Records supplied START
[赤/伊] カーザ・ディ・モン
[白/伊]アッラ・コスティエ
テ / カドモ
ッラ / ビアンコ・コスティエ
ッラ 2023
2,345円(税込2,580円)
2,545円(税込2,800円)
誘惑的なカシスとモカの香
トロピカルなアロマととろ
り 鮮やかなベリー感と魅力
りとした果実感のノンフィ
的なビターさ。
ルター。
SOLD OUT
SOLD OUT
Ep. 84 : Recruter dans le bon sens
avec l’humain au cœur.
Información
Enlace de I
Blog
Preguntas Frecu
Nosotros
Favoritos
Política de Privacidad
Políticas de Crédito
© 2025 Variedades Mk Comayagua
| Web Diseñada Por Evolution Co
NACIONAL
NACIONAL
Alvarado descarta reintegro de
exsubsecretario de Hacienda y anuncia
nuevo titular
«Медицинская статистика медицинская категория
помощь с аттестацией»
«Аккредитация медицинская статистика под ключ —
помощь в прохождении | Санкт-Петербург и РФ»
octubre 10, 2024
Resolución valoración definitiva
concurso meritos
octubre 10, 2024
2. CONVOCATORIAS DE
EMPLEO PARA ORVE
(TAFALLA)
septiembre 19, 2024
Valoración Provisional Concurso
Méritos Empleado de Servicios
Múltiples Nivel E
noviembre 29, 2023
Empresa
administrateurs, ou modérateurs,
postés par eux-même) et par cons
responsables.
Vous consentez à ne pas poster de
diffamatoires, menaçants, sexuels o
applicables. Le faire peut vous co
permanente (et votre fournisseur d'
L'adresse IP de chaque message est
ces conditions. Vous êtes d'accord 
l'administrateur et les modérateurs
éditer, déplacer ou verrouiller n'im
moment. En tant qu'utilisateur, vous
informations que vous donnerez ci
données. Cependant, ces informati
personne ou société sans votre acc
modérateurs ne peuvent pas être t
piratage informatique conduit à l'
Records supplied END
> **Problem to work on**: The answer must consist of every line from the data that contains the word "статистика".

> **Answer for the task**:
«Медицинская статистика медицинская категория
«Аккредитация медицинская статистика под ключ —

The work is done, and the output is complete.